As a change from usual stories, I’ve just come out of the cinema from watching Star Wars: The Last Jedi. Spare me this rant; I’ll feel better when I’ve gotten this off my chest.
Star Wars: The Last Jedi
If The Last Jedi is to be compared to The Empire Strikes Back, then it has failed in the one thing that a mid-point sequel in a trilogy should do; I no longer care to watch the finale.
Is it because it is too quick to introduce new features to the force? No, I remember when lightsabres only came in two colours. Is it because it because I’m a Star Wars ‘fanboy’ and feel betrayed by the uncharacteristic actions of canonised characters? Not a jot; that is human nature. Truth is, there is just no story; nothing. It is 152 minutes of great soundtrack and achingly pretty scapes; simply an unnecessary promo for the genius of John Williams and the art director. All the subplots leave you wondering whether they are included just to link nostalgic in-jokes. Unfortunately, the whole film is a mere collection of dead-end and pointless subplots. Humour and cuteness are uncomfortably forced, and budding relationships are unnaturally rushed. It is not even possible to provide a spoiler as it ends where it started, with no arc, neither for the characters or in terms of plot. Inevitably, people die; but it seemed like they wanted to. About two thirds though, I felt the same.
Now I know Star Wars is fictional, but this is my responsibility as a science communicator. Indulge me this paragraph. Just because the world of Star Wars is ‘long ago, in a galaxy far, far away’, audiences are more informed and have higher expectations. People don’t survive floating in space without a pressure suit; they boil then freeze. Spacecraft flying past the window don’t rattle the glasses on the table. Strangely enough, producer JJ Abrams had already addressed these expectations in other projects he was involved in. Unfortunately one of these events is crucial to the series of unfortunate events that is called Star Wars: The Last Jedi. Why are have we taken a step back?

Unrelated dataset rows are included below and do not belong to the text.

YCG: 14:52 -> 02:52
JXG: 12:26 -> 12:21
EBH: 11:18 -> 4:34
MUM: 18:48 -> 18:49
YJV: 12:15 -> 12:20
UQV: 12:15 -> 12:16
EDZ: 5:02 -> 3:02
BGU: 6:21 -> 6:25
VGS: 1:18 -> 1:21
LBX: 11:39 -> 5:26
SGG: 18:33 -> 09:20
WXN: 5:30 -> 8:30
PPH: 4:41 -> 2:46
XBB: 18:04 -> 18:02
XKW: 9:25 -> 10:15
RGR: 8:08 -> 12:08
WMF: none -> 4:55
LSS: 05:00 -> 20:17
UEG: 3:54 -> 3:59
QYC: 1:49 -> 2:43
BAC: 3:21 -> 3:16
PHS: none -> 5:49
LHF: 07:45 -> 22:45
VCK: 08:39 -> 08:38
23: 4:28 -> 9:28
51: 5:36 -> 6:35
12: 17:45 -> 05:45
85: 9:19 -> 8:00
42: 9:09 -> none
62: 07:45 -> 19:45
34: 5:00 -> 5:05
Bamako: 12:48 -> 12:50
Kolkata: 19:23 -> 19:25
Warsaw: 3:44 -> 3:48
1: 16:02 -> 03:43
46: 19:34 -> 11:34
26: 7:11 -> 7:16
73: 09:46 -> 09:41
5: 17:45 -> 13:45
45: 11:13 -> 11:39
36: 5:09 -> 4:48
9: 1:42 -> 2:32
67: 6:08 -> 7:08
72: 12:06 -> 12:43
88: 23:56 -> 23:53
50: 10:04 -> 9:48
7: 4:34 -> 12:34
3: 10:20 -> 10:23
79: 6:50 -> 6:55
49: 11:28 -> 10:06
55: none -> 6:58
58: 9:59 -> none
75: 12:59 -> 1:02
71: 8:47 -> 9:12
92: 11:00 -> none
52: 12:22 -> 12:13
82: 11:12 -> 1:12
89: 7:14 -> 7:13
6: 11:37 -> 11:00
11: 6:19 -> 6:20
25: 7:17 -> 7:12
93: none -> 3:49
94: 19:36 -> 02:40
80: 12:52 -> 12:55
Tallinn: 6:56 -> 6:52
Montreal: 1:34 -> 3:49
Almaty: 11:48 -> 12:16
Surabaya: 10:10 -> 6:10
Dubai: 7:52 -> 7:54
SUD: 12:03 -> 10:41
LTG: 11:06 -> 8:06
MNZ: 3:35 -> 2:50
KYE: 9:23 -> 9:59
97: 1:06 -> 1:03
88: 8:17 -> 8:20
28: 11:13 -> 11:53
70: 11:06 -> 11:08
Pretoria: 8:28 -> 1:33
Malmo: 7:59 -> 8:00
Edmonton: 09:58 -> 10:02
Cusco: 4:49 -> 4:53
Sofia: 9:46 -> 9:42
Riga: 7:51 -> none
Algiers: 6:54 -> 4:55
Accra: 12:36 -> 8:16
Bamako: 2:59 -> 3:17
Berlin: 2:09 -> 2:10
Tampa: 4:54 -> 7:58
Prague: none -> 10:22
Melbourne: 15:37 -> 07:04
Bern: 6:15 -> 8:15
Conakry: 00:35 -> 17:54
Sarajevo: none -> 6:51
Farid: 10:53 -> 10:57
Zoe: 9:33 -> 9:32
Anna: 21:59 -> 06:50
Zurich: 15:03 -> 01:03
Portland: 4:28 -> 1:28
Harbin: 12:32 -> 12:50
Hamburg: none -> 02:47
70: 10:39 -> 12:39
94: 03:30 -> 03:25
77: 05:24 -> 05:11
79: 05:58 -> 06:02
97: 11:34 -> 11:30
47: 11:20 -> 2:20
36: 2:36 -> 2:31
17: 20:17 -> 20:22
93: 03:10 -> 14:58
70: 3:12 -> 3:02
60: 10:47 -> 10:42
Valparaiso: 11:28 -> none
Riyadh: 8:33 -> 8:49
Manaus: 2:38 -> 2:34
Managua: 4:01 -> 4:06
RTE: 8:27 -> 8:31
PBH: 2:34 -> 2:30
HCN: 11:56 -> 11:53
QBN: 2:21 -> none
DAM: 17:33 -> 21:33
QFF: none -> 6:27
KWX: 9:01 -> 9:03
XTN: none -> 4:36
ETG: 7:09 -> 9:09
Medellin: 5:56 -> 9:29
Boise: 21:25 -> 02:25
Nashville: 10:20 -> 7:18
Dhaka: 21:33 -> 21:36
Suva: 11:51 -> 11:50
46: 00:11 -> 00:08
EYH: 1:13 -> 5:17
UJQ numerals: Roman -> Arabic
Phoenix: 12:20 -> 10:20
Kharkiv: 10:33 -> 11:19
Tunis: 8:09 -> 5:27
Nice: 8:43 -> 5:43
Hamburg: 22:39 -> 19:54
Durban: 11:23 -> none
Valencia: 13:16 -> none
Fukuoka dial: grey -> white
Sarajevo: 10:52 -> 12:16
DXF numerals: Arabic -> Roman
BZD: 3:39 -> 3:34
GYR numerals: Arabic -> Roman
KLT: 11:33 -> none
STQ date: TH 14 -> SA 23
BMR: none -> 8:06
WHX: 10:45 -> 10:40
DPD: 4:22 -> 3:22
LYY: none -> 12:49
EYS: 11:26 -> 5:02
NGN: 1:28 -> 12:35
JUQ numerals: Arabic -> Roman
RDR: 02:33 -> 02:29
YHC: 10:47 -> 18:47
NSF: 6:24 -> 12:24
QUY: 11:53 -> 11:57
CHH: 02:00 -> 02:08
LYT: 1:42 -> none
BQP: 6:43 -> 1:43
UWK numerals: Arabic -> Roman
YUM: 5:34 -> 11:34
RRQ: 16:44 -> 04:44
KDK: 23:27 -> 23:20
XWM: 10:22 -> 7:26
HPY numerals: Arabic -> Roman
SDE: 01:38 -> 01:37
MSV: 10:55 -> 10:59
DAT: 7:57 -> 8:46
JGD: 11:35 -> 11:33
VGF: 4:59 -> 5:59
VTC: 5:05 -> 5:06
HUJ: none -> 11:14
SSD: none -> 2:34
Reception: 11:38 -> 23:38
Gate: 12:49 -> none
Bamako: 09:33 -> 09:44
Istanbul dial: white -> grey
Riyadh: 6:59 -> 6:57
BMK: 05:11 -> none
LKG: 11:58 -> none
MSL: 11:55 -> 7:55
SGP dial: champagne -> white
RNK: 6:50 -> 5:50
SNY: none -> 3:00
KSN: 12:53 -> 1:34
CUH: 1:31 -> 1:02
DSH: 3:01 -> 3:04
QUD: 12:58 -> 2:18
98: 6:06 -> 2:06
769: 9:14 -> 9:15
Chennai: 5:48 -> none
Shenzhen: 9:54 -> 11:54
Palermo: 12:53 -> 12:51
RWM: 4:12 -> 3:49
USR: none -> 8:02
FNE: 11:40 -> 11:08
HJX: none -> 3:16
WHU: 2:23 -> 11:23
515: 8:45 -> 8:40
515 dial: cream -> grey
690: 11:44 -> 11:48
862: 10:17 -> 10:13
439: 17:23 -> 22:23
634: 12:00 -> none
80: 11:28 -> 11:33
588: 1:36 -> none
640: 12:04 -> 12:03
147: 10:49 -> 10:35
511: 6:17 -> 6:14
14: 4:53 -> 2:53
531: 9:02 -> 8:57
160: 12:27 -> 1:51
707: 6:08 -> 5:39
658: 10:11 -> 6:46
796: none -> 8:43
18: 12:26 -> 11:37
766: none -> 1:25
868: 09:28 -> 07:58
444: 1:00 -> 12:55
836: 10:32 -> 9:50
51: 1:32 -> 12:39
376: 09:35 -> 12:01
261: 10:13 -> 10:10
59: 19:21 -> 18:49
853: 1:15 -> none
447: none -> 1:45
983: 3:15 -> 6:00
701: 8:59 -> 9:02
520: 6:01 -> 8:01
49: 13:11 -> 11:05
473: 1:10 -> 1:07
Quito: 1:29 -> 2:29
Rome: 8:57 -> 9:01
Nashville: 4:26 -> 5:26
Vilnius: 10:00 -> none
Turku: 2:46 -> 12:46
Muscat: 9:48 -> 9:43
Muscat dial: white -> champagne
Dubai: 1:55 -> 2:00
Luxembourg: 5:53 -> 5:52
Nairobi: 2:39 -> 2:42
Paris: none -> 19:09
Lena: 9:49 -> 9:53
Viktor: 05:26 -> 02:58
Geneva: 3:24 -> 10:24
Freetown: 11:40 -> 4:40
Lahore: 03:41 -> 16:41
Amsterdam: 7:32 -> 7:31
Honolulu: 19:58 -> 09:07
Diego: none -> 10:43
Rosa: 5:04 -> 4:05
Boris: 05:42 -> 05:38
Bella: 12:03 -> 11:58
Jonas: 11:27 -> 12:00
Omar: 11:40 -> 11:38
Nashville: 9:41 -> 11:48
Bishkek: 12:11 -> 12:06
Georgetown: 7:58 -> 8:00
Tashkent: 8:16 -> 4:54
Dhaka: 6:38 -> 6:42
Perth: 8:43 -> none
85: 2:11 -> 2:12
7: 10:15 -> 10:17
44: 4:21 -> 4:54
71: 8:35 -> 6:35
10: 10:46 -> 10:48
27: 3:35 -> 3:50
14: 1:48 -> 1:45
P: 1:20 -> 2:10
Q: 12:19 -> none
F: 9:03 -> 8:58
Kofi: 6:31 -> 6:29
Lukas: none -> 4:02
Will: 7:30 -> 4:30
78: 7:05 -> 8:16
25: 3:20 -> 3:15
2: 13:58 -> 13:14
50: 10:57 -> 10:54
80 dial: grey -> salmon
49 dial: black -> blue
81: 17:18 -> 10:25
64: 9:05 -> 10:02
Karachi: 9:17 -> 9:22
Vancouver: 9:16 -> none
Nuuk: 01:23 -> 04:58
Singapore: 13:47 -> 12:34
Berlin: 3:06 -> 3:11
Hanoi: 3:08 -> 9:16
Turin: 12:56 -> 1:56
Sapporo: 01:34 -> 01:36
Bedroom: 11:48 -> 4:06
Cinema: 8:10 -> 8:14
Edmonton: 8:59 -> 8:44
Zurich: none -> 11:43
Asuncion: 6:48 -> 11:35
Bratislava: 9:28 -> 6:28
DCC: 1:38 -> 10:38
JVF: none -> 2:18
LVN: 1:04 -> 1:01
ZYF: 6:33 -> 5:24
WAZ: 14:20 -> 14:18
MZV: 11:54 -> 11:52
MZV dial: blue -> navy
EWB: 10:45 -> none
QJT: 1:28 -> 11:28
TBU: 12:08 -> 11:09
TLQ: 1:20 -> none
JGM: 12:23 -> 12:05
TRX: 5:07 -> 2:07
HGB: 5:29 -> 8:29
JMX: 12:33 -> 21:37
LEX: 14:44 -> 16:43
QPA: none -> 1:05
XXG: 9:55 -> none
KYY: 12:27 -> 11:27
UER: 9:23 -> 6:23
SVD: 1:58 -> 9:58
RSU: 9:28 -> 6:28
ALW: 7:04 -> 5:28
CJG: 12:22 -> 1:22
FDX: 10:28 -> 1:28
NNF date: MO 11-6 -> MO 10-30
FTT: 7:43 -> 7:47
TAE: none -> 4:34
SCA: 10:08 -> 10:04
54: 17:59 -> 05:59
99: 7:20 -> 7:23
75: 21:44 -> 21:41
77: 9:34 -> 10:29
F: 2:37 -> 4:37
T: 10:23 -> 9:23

There are positives. The actors performed well given the lack of script; certainly much improved over the vacuous performances in the previous outing in the franchise, Star Wars: Rogue One. Everyone else above the line was terrible; guilty of nothing more than knowingly raiding our earnings. No-one involved could view this film as something to be proud of. More worryingly, Disney also appear to have bamboozled most respected critics. It must have been one comprehensive press pack as this film truly is a turkey that has irredeemably ruined Christmas forever along with respect for a lot of reviewers.
What worries me most is the aspect that originally provided a new hope for the franchise: producer JJ Abrams. What started well as a trilogy has already become a never-ending drudge. Unlike his earlier series ‘Lost’, where audiences regularly graze over a period of years, the movie trilogy requires evidence of progression through a few hours. If this was the second episode of a new series, a second season would be an unlikely commission. If he remains at the helm, this trilogy will never stop; fading away rather than burning like it once did.